All of us have dealt with or witnessed internet trolls who do not productively contribute to online communities and often ruin the experience for many others.
What it does
Our project is a Django web app that takes text as input and determines whether the author of the text is sincere or not. Our app uses deep learning in order to classify text as sincere or insincere. Users interact with our project via a website that takes text input or a Google Chrome browser extension that takes text that a user highlights on any webpage as input.
How we built it
Our deep learning model was built with data from Quora that includes over 1.3 million sentences and their labels as sincere or insincere. Our model uses transfer learning in order to generate a high-dimensional feature space for sentences, which is passed to a custom designed deep neural network for classification. The input is passed from our website or Chrome extension front-end to the backend, which runs the classification model.
Challenges we ran into
Finding appropriate data and preprocessing the data was a significant challenge. The data we ended up using had 1.3 million data samples, which took significant time in compute as well as storage (a processed version of the dataset was over 7 GB large). Additionally, we had to learn Django backend development from scratch to tie everything together.

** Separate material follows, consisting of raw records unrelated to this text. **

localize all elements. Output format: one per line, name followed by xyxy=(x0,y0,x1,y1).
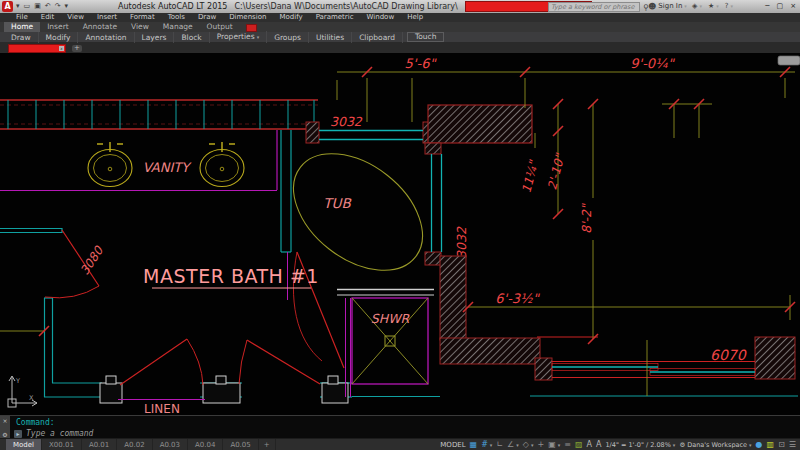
drawing-canvas[interactable]: 3032 3032 xyxy=(0,53,800,415)
menu-draw[interactable]: Draw xyxy=(198,13,216,22)
door-jamb-blocks xyxy=(100,376,348,403)
lineweight-icon[interactable]: ≡ xyxy=(564,440,571,450)
panel-utilities[interactable]: Utilities xyxy=(309,32,352,43)
tab-a0-02[interactable]: A0.02 xyxy=(117,439,152,450)
annotation-visibility-icon[interactable]: A xyxy=(586,440,591,450)
menu-format[interactable]: Format xyxy=(130,13,155,22)
menu-dimension[interactable]: Dimension xyxy=(229,13,266,22)
close-button[interactable]: × xyxy=(790,1,796,11)
tab-manage[interactable]: Manage xyxy=(156,22,200,32)
panel-clipboard[interactable]: Clipboard xyxy=(352,32,403,43)
menu-help[interactable]: Help xyxy=(407,13,423,22)
tab-annotate[interactable]: Annotate xyxy=(76,22,124,32)
window-top xyxy=(306,122,436,143)
tab-x00-01[interactable]: X00.01 xyxy=(42,439,82,450)
tab-insert[interactable]: Insert xyxy=(40,22,76,32)
help-icon[interactable]: ? xyxy=(725,2,733,11)
clean-screen-icon[interactable]: ⊡ xyxy=(778,440,785,450)
search-input[interactable] xyxy=(548,2,640,12)
exchange-apps-icon[interactable]: ◈ xyxy=(692,2,702,11)
infocenter-icons: ◈ ★ ? xyxy=(692,2,733,11)
favorites-icon[interactable]: ★ xyxy=(708,2,719,11)
menu-window[interactable]: Window xyxy=(367,13,395,22)
workspace-switcher[interactable]: ⚙ Dana's Workspace xyxy=(679,441,751,449)
panel-layers[interactable]: Layers xyxy=(135,32,175,43)
isolate-objects-icon[interactable]: ● xyxy=(756,440,763,450)
transparency-icon[interactable]: ▨ xyxy=(575,440,583,450)
bottom-bar: Model X00.01 A0.01 A0.02 A0.03 A0.04 A0.… xyxy=(0,438,800,450)
tab-a0-05[interactable]: A0.05 xyxy=(223,439,258,450)
minimize-button[interactable]: ─ xyxy=(765,1,769,11)
window-right-label: 3032 xyxy=(454,226,469,259)
vanity-label: VANITY xyxy=(143,160,192,175)
annotation-autoscale-icon[interactable]: A xyxy=(596,440,601,450)
wall-corner-topright xyxy=(428,105,532,143)
isodraft-icon[interactable]: ◇ xyxy=(523,440,534,450)
document-path: C:\Users\Dana W\Documents\AutoCAD Drawin… xyxy=(234,2,457,11)
new-drawing-icon[interactable]: ▭ xyxy=(24,1,31,12)
model-space-label[interactable]: MODEL xyxy=(440,441,465,449)
object-snap-tracking-icon[interactable]: + xyxy=(537,440,544,450)
menu-parametric[interactable]: Parametric xyxy=(316,13,354,22)
command-strip: × ⚙ xyxy=(0,416,10,439)
panel-groups[interactable]: Groups xyxy=(267,32,309,43)
tab-home[interactable]: Home xyxy=(4,22,40,32)
ortho-icon[interactable]: ∟ xyxy=(496,440,503,450)
annotation-scale-button[interactable]: 1/4" = 1'-0" / 2.08% xyxy=(605,441,675,449)
quick-access-toolbar: ▾ ▭ ▣ ↶ ↷ ▾ xyxy=(16,1,68,12)
command-history: Command: xyxy=(16,418,55,427)
menu-tools[interactable]: Tools xyxy=(168,13,185,22)
panel-modify[interactable]: Modify xyxy=(39,32,79,43)
menu-modify[interactable]: Modify xyxy=(279,13,302,22)
door-bottom-1 xyxy=(120,339,203,385)
linen-label: LINEN xyxy=(144,402,180,415)
sink-left xyxy=(88,142,132,187)
object-snap-icon[interactable]: ▣ xyxy=(548,440,560,450)
snap-icon[interactable]: # xyxy=(481,440,492,450)
new-layout-button[interactable]: + xyxy=(259,439,276,450)
tab-a0-04[interactable]: A0.04 xyxy=(188,439,223,450)
panel-annotation[interactable]: Annotation xyxy=(78,32,134,43)
tab-view[interactable]: View xyxy=(124,22,156,32)
qat-dropdown-icon[interactable]: ▾ xyxy=(65,1,69,12)
door-bottom-2 xyxy=(239,340,320,384)
command-close-icon[interactable]: × xyxy=(2,417,7,424)
command-prompt-icon: ▸ xyxy=(14,430,22,438)
polar-tracking-icon[interactable]: ∠ xyxy=(507,440,519,450)
graphics-performance-icon[interactable]: ▥ xyxy=(767,440,775,450)
grid-icon[interactable]: ▦ xyxy=(470,440,478,450)
signin-label: Sign In xyxy=(658,2,687,11)
maximize-button[interactable]: ▢ xyxy=(777,1,784,11)
file-tab-redacted[interactable]: x xyxy=(8,44,66,53)
new-file-tab-button[interactable]: + xyxy=(72,45,82,52)
signin-button[interactable]: ☻ Sign In xyxy=(648,2,687,11)
menu-file[interactable]: File xyxy=(16,13,28,22)
autocad-logo-icon[interactable]: A xyxy=(2,1,13,12)
user-icon: ☻ xyxy=(648,2,656,11)
command-line-window[interactable]: × ⚙ Command: ▸ Type a command xyxy=(0,415,800,438)
command-input[interactable]: ▸ Type a command xyxy=(14,429,93,438)
command-wrench-icon[interactable]: ⚙ xyxy=(2,431,7,438)
window-top-label: 3032 xyxy=(330,114,363,129)
redo-icon[interactable]: ↷ xyxy=(55,1,61,12)
layout-tab-bar: Model X00.01 A0.01 A0.02 A0.03 A0.04 A0.… xyxy=(0,439,276,450)
save-icon[interactable]: ▣ xyxy=(34,1,41,12)
app-menu-arrow-icon[interactable]: ▾ xyxy=(16,1,20,12)
tab-model[interactable]: Model xyxy=(6,439,42,450)
gear-icon: ⚙ xyxy=(679,441,685,449)
panel-draw[interactable]: Draw xyxy=(4,32,39,43)
tub-label: TUB xyxy=(323,195,352,211)
customize-icon[interactable]: ☰ xyxy=(789,440,796,450)
panel-properties[interactable]: Properties xyxy=(210,31,267,43)
viewport-control-button[interactable] xyxy=(778,56,800,65)
menu-edit[interactable]: Edit xyxy=(41,13,55,22)
file-tab-close-icon[interactable]: x xyxy=(59,46,64,51)
undo-icon[interactable]: ↶ xyxy=(45,1,51,12)
panel-touch[interactable]: Touch xyxy=(407,32,445,42)
tab-a0-01[interactable]: A0.01 xyxy=(82,439,117,450)
room-title: MASTER BATH #1 xyxy=(143,265,319,287)
tab-a0-03[interactable]: A0.03 xyxy=(153,439,188,450)
menu-insert[interactable]: Insert xyxy=(97,13,117,22)
menu-view[interactable]: View xyxy=(67,13,84,22)
panel-block[interactable]: Block xyxy=(174,32,209,43)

Accomplishments that we're proud of
We were able to take a raw data set and make something useful out of it. We were able to implement transfer learning from techniques validated by research scientists at Google AI and apply it to our own specific natural language processing task. Our model was able to achieve 96% accuracy on test data and achieve an F1 score of approximately 0.68, within 0.03 of the top Kaggle submissions submitted over the last two months for the competition where our data was sourced. We then went beyond research to develop multiple products that could use this model: a web app, Chrome extension, Firefox extension, and Twilio app.
What we learned
We learned that we can learn fast just like our deep learning models.
What's next for Sincerely, AI
Running our app on GPU servers would significantly improve inference time. We could also train on more data to improve our predictions.